Initially, we have $s_1,s_2,s_3$ as basic variables. Multiplying the above three equations by $-1$ gives basic matrix $I_3$, but $s_1,s_2,s_3$ are all negative, so it's a basic infeasible solution. To find a BFS (basic feasible solution), you need the revised simplex method. In the intial simplex tableau below, we transform $\min Z$ to $\max Z = -8x - 10y - 25z$ without changing any constraints. (I note $x,y,z$ as $x_1,x_2,x_3$ respectively.)

\begin{array}{rrrrrrr|r} & x_1 & x_2 & x_3 & s_1 & s_2 & s_3 & \\ \hline s_1 & -2 & 0 & -2 & 1 & 0 & 0 & -60 \\ s_2 & -2 & -4 & -5 & 0 & 1 & 0 & -70 \\ s_3 & 0 & -3 & -1 & 0 & 0 & 1 & -27 \\ \hline & 8 & 10 & 25 & 0 & 0 & 0 & 0 \\ \end{array}

Using the two-phase method or the big-M method to find a basic feasible solution is much slower than the dual simplex method.
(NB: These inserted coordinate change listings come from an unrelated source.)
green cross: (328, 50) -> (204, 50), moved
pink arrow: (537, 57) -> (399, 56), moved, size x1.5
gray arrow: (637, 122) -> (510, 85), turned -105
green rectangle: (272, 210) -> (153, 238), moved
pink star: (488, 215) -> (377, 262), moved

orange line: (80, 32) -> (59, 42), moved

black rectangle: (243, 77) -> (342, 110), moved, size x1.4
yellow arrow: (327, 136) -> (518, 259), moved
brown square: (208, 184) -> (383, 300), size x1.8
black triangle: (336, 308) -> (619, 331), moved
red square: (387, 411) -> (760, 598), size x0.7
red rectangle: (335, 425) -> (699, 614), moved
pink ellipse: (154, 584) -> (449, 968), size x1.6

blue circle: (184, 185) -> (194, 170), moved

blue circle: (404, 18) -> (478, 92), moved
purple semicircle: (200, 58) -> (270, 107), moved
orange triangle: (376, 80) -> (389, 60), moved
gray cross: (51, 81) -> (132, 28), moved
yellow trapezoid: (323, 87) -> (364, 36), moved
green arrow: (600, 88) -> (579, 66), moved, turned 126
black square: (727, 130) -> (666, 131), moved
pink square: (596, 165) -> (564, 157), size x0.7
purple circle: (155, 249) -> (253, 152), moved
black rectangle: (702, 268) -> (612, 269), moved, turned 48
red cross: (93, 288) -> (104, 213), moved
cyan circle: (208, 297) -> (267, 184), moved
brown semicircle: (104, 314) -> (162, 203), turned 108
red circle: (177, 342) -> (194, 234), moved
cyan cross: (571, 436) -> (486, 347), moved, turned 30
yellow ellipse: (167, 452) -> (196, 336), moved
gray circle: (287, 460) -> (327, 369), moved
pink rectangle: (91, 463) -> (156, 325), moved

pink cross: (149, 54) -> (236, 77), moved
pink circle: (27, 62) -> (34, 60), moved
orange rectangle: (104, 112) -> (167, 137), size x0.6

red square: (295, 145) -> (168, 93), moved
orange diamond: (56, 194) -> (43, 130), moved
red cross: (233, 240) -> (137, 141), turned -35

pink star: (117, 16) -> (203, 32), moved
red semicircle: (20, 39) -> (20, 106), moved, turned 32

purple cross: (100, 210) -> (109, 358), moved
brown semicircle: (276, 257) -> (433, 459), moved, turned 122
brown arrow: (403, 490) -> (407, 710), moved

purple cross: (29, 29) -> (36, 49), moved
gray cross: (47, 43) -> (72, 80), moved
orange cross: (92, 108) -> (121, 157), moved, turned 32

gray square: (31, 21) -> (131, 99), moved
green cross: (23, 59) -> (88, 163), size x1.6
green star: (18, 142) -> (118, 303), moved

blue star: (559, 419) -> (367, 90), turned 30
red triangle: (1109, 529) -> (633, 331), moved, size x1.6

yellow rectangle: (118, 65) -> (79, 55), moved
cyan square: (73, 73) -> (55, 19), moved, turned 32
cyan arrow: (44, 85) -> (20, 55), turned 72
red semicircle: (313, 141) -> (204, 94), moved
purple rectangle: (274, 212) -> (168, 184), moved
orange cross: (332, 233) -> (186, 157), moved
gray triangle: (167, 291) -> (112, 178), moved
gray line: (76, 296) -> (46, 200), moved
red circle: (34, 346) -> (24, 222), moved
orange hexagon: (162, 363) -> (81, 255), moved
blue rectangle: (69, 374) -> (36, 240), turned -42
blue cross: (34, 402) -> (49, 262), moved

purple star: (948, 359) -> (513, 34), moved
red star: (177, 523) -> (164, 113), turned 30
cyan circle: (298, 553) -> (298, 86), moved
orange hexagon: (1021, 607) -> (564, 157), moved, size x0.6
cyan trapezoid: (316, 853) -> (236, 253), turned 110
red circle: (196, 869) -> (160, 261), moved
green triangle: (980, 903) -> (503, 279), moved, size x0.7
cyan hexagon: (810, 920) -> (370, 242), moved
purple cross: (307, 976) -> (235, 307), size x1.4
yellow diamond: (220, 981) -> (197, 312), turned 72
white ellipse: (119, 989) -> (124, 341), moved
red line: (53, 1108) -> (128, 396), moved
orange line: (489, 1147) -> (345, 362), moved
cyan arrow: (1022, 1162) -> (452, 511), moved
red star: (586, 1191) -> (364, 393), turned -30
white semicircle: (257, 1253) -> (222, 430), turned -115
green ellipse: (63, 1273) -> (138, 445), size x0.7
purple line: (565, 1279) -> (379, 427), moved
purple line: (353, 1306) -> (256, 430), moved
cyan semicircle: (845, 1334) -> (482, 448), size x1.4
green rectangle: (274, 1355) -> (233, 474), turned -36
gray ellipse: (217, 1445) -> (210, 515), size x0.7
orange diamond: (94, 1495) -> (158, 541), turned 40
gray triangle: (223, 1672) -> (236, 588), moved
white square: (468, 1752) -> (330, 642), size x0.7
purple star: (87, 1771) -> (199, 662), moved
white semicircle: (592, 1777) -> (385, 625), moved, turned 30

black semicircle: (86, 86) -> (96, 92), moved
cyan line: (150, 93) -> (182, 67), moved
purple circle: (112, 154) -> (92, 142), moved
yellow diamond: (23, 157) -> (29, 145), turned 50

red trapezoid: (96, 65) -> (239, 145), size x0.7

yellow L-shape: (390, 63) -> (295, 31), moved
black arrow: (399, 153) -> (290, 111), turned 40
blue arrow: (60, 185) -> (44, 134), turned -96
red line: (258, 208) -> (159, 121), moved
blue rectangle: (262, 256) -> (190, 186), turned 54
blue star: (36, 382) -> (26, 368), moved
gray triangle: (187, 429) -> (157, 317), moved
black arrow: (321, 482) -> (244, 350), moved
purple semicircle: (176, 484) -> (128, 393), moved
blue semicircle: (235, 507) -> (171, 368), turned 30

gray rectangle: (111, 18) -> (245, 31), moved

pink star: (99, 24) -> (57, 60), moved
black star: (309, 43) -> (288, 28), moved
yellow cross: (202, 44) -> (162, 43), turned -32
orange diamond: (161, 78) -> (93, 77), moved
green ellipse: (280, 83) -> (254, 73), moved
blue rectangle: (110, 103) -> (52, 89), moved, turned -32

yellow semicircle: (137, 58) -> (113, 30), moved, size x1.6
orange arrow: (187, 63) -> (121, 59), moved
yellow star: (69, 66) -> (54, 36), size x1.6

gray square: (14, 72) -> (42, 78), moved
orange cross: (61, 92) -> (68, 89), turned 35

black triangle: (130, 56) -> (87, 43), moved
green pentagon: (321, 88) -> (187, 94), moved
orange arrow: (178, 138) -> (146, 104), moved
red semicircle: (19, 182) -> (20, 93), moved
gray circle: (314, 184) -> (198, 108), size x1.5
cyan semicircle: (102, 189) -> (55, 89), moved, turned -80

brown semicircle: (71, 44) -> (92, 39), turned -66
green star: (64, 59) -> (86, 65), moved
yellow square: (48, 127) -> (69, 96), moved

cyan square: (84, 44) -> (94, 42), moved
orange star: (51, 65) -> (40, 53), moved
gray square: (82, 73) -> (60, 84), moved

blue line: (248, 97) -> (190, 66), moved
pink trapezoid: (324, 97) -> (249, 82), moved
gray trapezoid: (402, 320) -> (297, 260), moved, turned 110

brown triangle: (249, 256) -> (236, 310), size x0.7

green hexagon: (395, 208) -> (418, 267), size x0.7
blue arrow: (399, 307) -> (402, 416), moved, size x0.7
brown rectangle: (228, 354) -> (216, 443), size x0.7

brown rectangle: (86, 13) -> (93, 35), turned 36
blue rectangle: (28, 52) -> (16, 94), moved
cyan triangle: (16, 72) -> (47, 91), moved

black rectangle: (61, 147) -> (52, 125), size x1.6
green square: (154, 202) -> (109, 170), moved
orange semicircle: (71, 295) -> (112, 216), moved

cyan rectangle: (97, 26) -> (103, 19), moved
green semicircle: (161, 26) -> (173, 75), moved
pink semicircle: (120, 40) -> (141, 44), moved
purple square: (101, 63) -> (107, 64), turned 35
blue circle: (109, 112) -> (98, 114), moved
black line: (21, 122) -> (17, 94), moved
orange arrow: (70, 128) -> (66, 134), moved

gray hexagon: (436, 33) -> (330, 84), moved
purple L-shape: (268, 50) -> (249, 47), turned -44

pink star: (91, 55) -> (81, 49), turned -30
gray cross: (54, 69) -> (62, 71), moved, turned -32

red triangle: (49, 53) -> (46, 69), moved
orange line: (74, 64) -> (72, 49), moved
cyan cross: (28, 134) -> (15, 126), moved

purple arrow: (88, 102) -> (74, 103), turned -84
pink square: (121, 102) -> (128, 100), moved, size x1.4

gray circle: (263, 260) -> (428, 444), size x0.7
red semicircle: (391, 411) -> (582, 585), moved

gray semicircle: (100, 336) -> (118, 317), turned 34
\begin{array}{rrrrrrr|r} & x_1 & x_2 & x_3 & s_1 & s_2 & s_3 & \\ \hline s_1 & -2 & 0 & -2 & 1 & 0 & 0 & -60 \\ s_2 & -2 & -4^* & -5 & 0 & 1 & 0 & -70 \\ s_3 & 0 & -3 & -1 & 0 & 0 & 1 & -27 \\ \hline & 8 & 10 & 25 & 0 & 0 & 0 & 0 \\ \hline\hline s_1 & -2^* & 0 & -2 & 1 & 0 & 0 & -60 \\ x_2 & 1/2 & 1 & 5/4 & 0 & -1/4 & 0 & 35/2 \\ s_3 & 3/2 & 0 & 11/4 & 0 & -3/4 & 1 & 51/2 \\ \hline & 3 & 0 & 25/2 & 0 & 5/2 & 0 & -175 \\ \hline\hline x_1 & 1 & 0 & 1 & -1/2 & 0 & 0 & 30 \\ x_2 & 0 & 1 & 3/4 & 1/4 & -1/4 & 0 & 5/2 \\ s_3 & 0 & 0 & 5/4 & 3/4 & -3/4^* & 1 & -39/2 \\ \hline & 0 & 0 & 19/2 & 3/2 & 5/2 & 0 & -265 \\ \hline\hline x_1 & 1 & 0 & 1 & -1/2 & 0 & 0 & 30 \\ x_2 & 0 & 1 & 1/3 & 0 & 0 & -1/3 & 9 \\ s_2 & 0 & 0 & -5/3 & -1 & 1 & -4/3 & 26 \\ \hline & 0 & 0 & 41/3 & 4 & 0 & 10/3 & -330 \end{array}

Therefore, the optimal solution is $(x^*,y^*,z^*)=(30,9,0)$.